EDIT - in all fairness I find the blog entry much more persuasive: https://mediator.ai/blog/ai-negotiation-nash-bargaining/
That said, given the fictional example:
Honestly I’m on Daniel’s side - they agreed on a 50/50 split, and they’ve both been working their asses off to make the business work. It’s an arrangement that clearly both of them have been actively participating in, not trying to push back against, for a year and a half.
And the supposed insight this product offers is to… split the difference? Between Maya’s power play for 70/30, and Daniel’s insistence on the original 50/50? 60/40 is the brilliant proposal?
How could they stand to work together afterwards, knowing she thinks she deserves 70% of the profit, but was willing to ‘settle’ for 60%? Why would you want to keep working with someone who screwed you over that way? Their partnership is toast. All the mediation really does is… I don’t know, what? How is this good for Daniel? This ain’t any kind of reconciliation, surely.
Is the argument that it’d be easier for her to get a new baker, than it is for him to get a new business manager?
Yeah I also don't quite understand the example on the homepage... they agreed to 50/50 and then she wanted 70/30 so now they settle on 60/40? Like this doesn't seem like a "fair" mediation it's kind of weird (obviously oversimplifying the situation a bit but nonetheless I'm not sure real world conflicts are this simple in practice)

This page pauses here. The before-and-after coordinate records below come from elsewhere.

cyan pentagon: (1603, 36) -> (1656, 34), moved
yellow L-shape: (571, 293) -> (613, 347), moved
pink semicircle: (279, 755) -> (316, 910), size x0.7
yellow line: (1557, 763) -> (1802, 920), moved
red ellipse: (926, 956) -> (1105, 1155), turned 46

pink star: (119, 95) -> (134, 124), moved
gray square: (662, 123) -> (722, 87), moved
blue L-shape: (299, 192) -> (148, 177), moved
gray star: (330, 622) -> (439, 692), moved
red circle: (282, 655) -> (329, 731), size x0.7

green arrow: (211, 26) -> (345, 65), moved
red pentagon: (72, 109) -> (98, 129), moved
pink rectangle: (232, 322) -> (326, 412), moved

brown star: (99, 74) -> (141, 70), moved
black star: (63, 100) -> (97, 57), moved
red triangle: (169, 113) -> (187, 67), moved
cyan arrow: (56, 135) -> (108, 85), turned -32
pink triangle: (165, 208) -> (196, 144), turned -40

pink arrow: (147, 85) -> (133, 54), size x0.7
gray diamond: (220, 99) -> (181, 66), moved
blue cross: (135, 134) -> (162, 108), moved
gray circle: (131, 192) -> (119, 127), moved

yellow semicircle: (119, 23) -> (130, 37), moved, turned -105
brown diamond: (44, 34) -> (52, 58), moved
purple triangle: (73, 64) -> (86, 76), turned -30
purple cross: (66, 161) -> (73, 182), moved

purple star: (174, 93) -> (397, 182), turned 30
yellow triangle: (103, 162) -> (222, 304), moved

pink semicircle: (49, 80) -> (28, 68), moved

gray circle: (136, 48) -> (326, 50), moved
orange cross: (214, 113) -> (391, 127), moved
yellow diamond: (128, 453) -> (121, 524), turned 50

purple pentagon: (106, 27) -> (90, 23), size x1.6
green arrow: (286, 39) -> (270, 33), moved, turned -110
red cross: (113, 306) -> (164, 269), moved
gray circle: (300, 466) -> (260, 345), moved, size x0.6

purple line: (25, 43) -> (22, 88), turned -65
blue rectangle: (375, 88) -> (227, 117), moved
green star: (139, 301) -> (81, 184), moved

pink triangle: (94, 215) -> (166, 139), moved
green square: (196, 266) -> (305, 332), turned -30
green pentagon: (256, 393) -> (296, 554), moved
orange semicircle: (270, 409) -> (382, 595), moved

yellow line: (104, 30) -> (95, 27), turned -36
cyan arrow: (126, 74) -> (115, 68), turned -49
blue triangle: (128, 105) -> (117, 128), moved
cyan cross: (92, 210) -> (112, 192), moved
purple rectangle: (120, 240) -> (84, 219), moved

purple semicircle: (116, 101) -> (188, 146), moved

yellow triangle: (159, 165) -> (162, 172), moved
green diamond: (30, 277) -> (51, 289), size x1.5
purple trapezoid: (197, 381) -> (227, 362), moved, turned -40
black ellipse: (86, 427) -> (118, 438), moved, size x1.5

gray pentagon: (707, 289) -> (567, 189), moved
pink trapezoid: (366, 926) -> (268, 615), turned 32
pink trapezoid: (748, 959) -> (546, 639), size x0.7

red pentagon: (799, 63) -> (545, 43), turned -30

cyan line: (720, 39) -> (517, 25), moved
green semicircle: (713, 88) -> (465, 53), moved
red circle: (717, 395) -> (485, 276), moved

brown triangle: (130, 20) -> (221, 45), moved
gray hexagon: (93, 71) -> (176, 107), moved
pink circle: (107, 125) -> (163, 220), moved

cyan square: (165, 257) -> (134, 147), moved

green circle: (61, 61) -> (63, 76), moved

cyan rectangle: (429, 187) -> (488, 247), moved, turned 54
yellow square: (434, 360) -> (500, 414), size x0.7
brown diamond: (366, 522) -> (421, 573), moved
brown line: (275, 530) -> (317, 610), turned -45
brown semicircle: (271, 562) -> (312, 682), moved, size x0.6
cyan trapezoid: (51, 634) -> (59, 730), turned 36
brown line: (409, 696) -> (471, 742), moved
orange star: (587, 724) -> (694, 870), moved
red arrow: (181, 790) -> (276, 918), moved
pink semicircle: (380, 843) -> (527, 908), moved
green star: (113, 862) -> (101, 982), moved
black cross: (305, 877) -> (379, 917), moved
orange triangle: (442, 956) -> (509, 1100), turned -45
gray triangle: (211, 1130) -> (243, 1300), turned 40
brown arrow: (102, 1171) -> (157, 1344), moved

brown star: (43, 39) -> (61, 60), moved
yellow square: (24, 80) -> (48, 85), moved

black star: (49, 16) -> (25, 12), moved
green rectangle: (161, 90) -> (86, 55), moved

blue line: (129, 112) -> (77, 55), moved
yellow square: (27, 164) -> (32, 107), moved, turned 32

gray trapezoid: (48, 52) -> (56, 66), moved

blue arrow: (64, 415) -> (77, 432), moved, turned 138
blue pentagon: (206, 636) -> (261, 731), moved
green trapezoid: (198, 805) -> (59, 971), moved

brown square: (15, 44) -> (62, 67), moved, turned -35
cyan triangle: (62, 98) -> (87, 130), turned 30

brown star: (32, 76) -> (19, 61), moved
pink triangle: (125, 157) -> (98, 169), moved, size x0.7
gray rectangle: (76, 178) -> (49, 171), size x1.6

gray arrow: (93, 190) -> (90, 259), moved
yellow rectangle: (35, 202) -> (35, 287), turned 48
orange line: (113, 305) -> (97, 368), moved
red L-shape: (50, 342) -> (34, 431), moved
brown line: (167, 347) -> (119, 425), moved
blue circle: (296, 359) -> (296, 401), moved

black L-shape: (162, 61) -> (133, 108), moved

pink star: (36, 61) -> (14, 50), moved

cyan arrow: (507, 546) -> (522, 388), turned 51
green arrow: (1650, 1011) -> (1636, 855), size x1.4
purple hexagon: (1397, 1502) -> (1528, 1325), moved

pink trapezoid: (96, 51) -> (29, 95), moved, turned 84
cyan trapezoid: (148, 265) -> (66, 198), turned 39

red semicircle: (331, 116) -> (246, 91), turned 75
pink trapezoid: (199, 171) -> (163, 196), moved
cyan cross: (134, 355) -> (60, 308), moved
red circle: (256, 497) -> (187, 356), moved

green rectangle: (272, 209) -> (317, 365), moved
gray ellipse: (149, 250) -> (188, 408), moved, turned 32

They wanted 50/50, but from the vignette Daniel didn’t continue to do 50% of the work.
Sure, he just continued to take sole responsibility for the production of the product, quality and quantity, while also holding down an additional job, which paid the rent.
These characters have both been putting the work in.
I’d be looking for a serpent at his partner’s ear, planting poisonous suggestions that she deserves more of the company they started equally. If this were real.
> While also holding down an additional job
That's the problem, the story is saying he stopped focusing full-time on the business in order to make his own ends meet. It looks like the main innovation of the mediator generated deal is that it attempts to reconcile by drafting a way back in to 50/50 if he recommits. The starting 60/40 split is not that important.
Her ends, too. They share an apartment, in the story.
This is certainly an example of what I would expect from a product designed to optimize a prenup. You know, they say money ruins people, but sometimes you just have to acknowledge there was nothing really ever there decent to begin with.